Saved data entries
====================
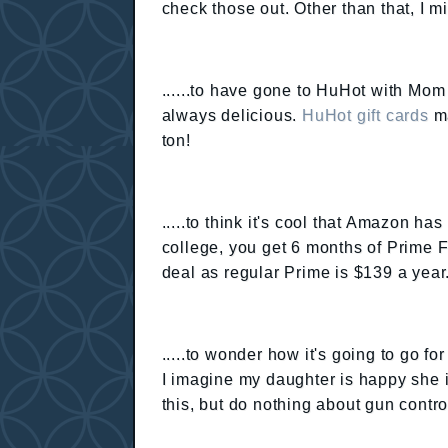
check those out. Other than that, I 
......to have gone to HuHot with Mom &
always delicious.
HuHot gift cards
ma
ton!
.....to think it's cool that Amazon has
college, you get 6 months of Prime F
deal as regular Prime is $139 a year
.....to wonder how it's going to go fo
I imagine my daughter is happy she is
this, but do nothing about gun contro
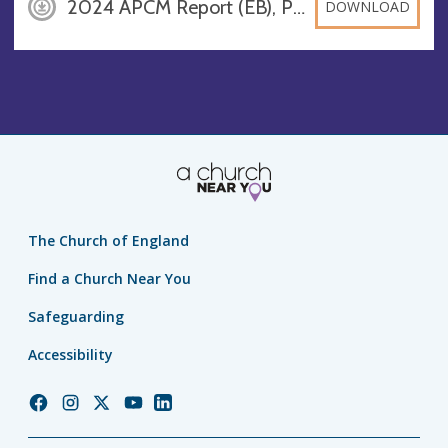
2024 APCM Report (EB), PDF
DOWNLOAD
The Church of England
Find a Church Near You
Safeguarding
Accessibility
Church
Church
Church
Church
Church
of
of
of
of
of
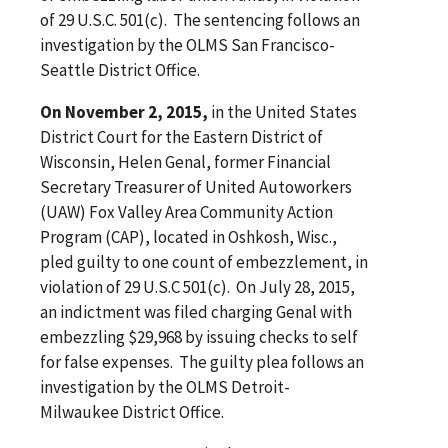
of 29 U.S.C. 501(c). The sentencing follows an
investigation by the OLMS San Francisco-
Seattle District Office.
On November 2, 2015,
in the United States
District Court for the Eastern District of
Wisconsin, Helen Genal, former Financial
Secretary Treasurer of United Autoworkers
(UAW) Fox Valley Area Community Action
Program (CAP), located in Oshkosh, Wisc.,
pled guilty to one count of embezzlement, in
violation of 29 U.S.C 501(c). On July 28, 2015,
an indictment was filed charging Genal with
embezzling $29,968 by issuing checks to self
for false expenses. The guilty plea follows an
investigation by the OLMS Detroit-
Milwaukee District Office.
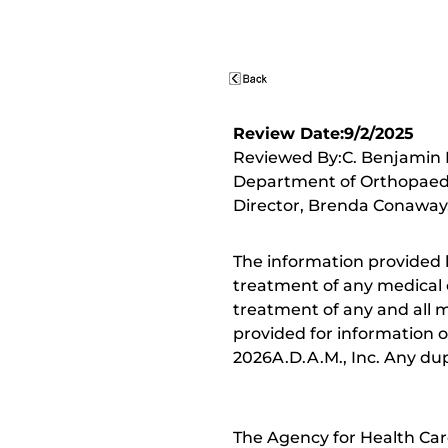
Review Date:9/2/2025
Reviewed By:C. Benjamin M
Department of Orthopaedic
Director, Brenda Conaway, 
The information provided 
treatment of any medical c
treatment of any and all me
provided for information o
2026A.D.A.M., Inc. Any dupl
The Agency for Health Car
====================
Report how many lines of the data contain the word "Office", using the number alone.

▶ Solution to this exercise: 2